MDA is one of the most used genome-wide amplification techniques, using the high-fidelity Phi29 polymerase and random hexamers. The Phi29 polymerase has proofreading capability for high fidelity replication and can produce amplicons up to 100 kb in length. This technique can amplify entire genomes from minute amounts of DNA, producing 1–2 µg of high-quality DNA from a single cell, which can be used in sequencing, microarrays, and other analyses.

Isothermal amplification techniques

A limitation of PCR is the need for thermal cycling. Isothermal DNA amplification techniques work at a constant temperature, making them ideal for field or point-of-care applications.

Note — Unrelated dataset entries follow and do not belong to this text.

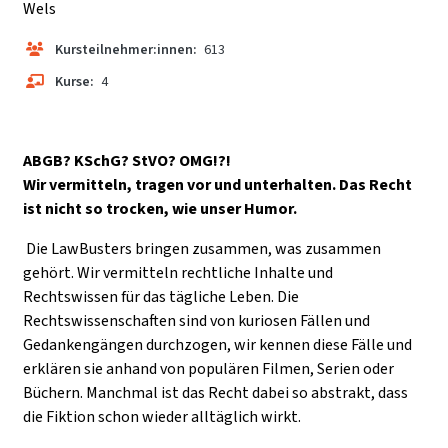
Wels
Kursteilnehmer:innen:
613
Kurse:
4
ABGB? KSchG? StVO? OMG!?!
Wir vermitteln, tragen vor und unterhalten. Das Recht
ist nicht so trocken, wie unser Humor.
Die LawBusters bringen zusammen, was zusammen
gehört. Wir vermitteln rechtliche Inhalte und
Rechtswissen für das tägliche Leben. Die
Rechtswissenschaften sind von kuriosen Fällen und
Gedankengängen durchzogen, wir kennen diese Fälle und
erklären sie anhand von populären Filmen, Serien oder
Büchern. Manchmal ist das Recht dabei so abstrakt, dass
die Fiktion schon wieder alltäglich wirkt.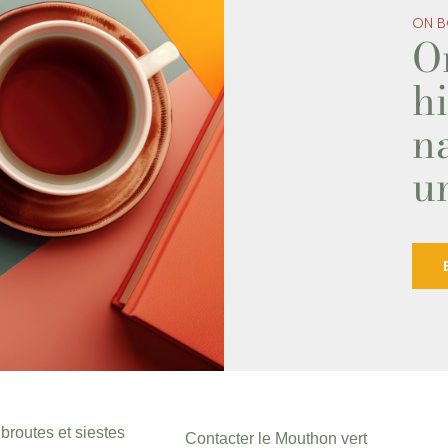
ON B
O
hi
na
u
broutes et siestes
Contacter le Mouthon vert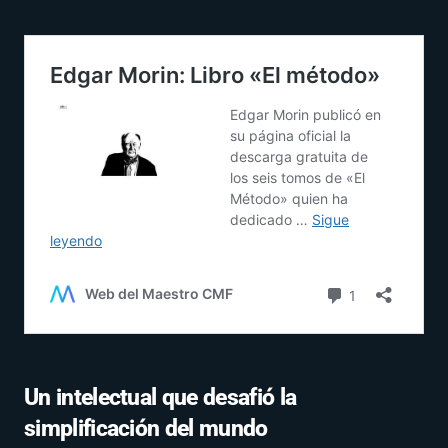
Un intelectual que desafió la
simplificación del mundo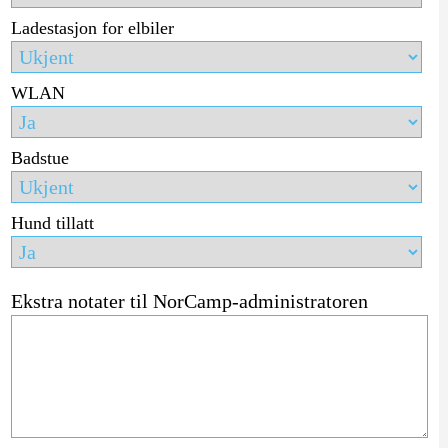
Ladestasjon for elbiler
WLAN
Badstue
Hund tillatt
Ekstra notater til NorCamp-administratoren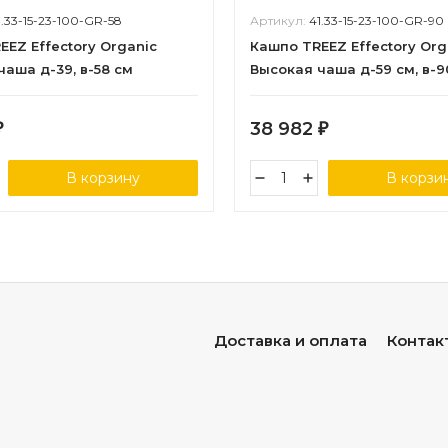
1.33-15-23-100-GR-58
Артикул:
41.33-15-23-100-GR-90
EEZ Effectory Organic
Кашпо TREEZ Effectory Org
чаша д-39, в-58 см
Высокая чаша д-59 см, в-9
38 982
₽
₽
В корзину
В корзи
Доставка и оплата
Контак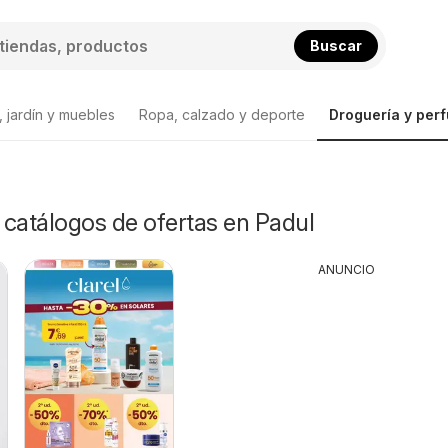
Buscar
 jardín y muebles
Ropa, calzado y deporte
Droguería y per
y catálogos de ofertas en Padul
ANUNCIO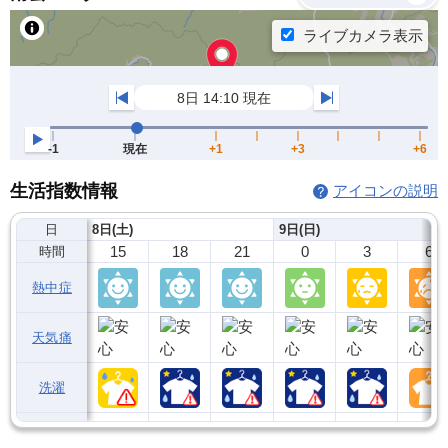
生活指数情報
アイコンの説明
日
8日(土)
9日(日)
15
18
21
0
3
6
時間
熱中症
天気痛
洗濯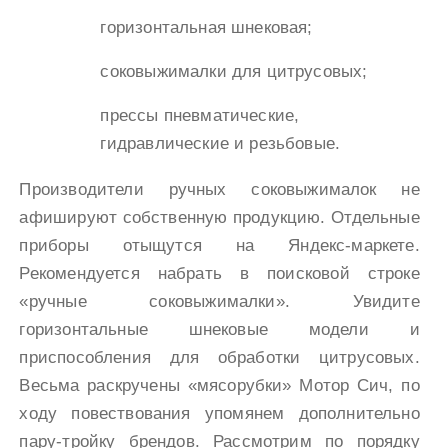
горизонтальная шнековая;
соковыжималки для цитрусовых;
прессы пневматические,
гидравлические и резьбовые.
Производители ручных соковыжималок не
афишируют собственную продукцию. Отдельные
приборы отыщутся на Яндекс-маркете.
Рекомендуется набрать в поисковой строке
«ручные соковыжималки». Увидите
горизонтальные шнековые модели и
приспособления для обработки цитрусовых.
Весьма раскручены «мясорубки» Мотор Сич, по
ходу повествования упомянем дополнительно
пару-тройку брендов. Рассмотрим по порядку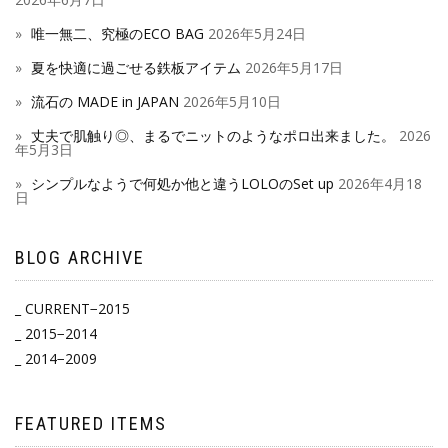
唯一無二、究極のECO BAG
2026年5月24日
夏を快適に過ごせる鉄板アイテム
2026年5月17日
流石の MADE in JAPAN
2026年5月10日
丈夫で肌触り◎、まるでニットのようなポロ出来ました。
2026
年5月3日
シンプルなようで何処か他と違うLOLOのSet up
2026年4月18
日
BLOG ARCHIVE
_ CURRENT−2015
_ 2015−2014
_ 2014−2009
FEATURED ITEMS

Loop-mediated isothermal amplification

Loop-mediated isothermal amplification (LAMP) uses 4–6 designed primers and a polymerase with strand-displacement capacity. These primer sets amplify the DNA at a constant 65°C, requiring only the primers, master mix, DNA sample, and a heat block or water bath for temperature control. The products of the LAMP reaction can be visualized by gel electrophoresis or with indicator dyes like hydroxynaphthol blue or SYBR green, making them well-suited for point-of-care or in-the-field uses in medicine and agriculture.

Rolling circle amplification

This technique uses an exonuclease-capable polymerase to copy a circularized piece of DNA. The polymerase processes along the circular DNA, making several circuits and producing multiple repeats of the template sequence. Rolling circle amplification is unique in that it can be used to generate functionally active nucleic acids for use in biosensors for diagnostic applications.

With the refinement of PCR and advent of new technologies, the opportunities to find and characterize needles in the genomic haystack have never been brighter.